INFORMATION GIVEN:
___
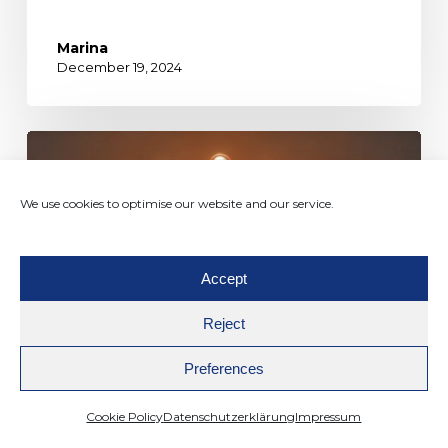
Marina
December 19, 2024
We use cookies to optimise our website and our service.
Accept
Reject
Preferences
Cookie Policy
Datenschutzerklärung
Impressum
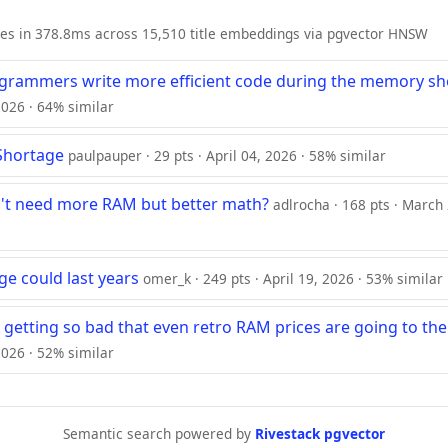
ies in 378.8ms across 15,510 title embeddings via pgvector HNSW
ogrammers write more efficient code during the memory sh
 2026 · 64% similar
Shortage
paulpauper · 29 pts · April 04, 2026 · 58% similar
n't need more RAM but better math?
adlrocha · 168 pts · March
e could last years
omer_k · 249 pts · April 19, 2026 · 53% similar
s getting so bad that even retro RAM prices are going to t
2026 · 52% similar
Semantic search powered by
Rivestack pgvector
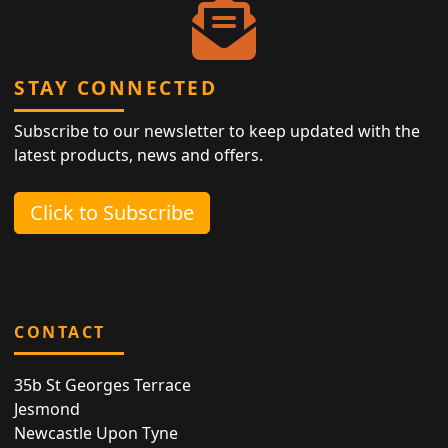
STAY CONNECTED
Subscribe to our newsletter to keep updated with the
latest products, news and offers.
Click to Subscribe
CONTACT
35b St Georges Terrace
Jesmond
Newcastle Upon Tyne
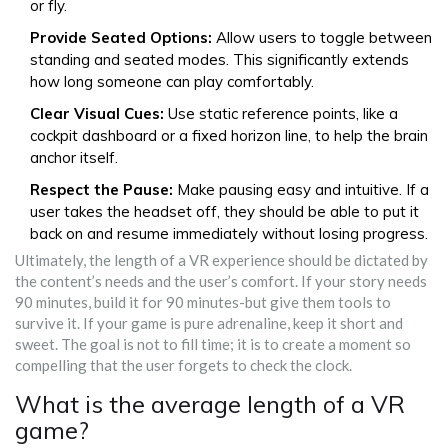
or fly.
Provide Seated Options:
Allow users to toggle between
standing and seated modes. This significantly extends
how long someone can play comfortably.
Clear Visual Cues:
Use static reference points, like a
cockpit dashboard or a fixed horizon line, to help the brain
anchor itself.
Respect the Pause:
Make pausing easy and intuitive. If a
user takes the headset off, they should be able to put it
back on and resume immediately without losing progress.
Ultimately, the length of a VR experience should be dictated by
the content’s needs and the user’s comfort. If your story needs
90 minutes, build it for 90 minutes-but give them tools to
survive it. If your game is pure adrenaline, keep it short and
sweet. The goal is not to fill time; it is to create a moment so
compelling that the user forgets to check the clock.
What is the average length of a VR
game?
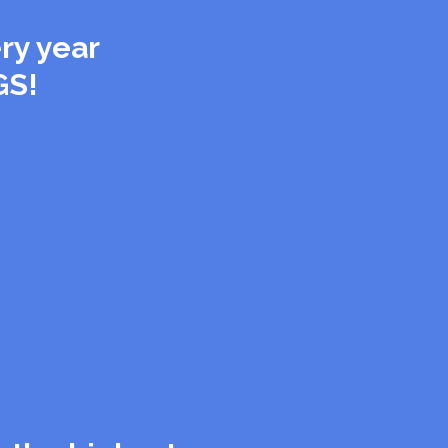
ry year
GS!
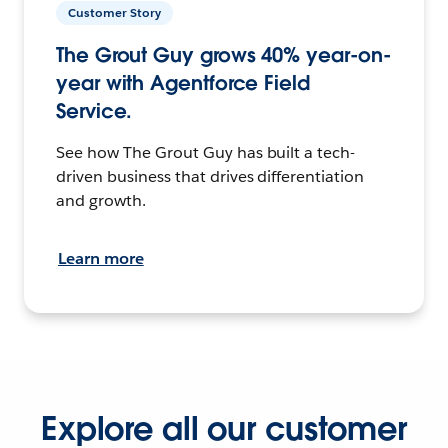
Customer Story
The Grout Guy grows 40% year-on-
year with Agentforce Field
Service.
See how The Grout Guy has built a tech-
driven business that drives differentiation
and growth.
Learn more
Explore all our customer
___
INSTRUCTIONS TO FOLLOW: Print the records again exactly, pictures excluded.

COMPLETED TASK:
Marina
December 19, 2024
We use cookies to optimise our website and our service.
Accept
Reject
Preferences
Cookie Policy
Datenschutzerklärung
Impressum
ies in 378.8ms across 15,510 title embeddings via pgvector HNSW
ogrammers write more efficient code during the memory sh
 2026 · 64% similar
Shortage
paulpauper · 29 pts · April 04, 2026 · 58% similar
n't need more RAM but better math?
adlrocha · 168 pts · March
e could last years
omer_k · 249 pts · April 19, 2026 · 53% similar
s getting so bad that even retro RAM prices are going to t
2026 · 52% similar
Semantic search powered by
Rivestack pgvector
STAY CONNECTED
Subscribe to our newsletter to keep updated with the
latest products, news and offers.
Click to Subscribe
CONTACT
35b St Georges Terrace
Jesmond
Newcastle Upon Tyne
or fly.
Provide Seated Options:
Allow users to toggle between
standing and seated modes. This significantly extends
how long someone can play comfortably.
Clear Visual Cues:
Use static reference points, like a
cockpit dashboard or a fixed horizon line, to help the brain
anchor itself.
Respect the Pause:
Make pausing easy and intuitive. If a
user takes the headset off, they should be able to put it
back on and resume immediately without losing progress.
Ultimately, the length of a VR experience should be dictated by
the content’s needs and the user’s comfort. If your story needs
90 minutes, build it for 90 minutes-but give them tools to
survive it. If your game is pure adrenaline, keep it short and
sweet. The goal is not to fill time; it is to create a moment so
compelling that the user forgets to check the clock.
What is the average length of a VR
game?
ry year
GS!
Customer Story
The Grout Guy grows 40% year-on-
year with Agentforce Field
Service.
See how The Grout Guy has built a tech-
driven business that drives differentiation
and growth.
Learn more
Explore all our customer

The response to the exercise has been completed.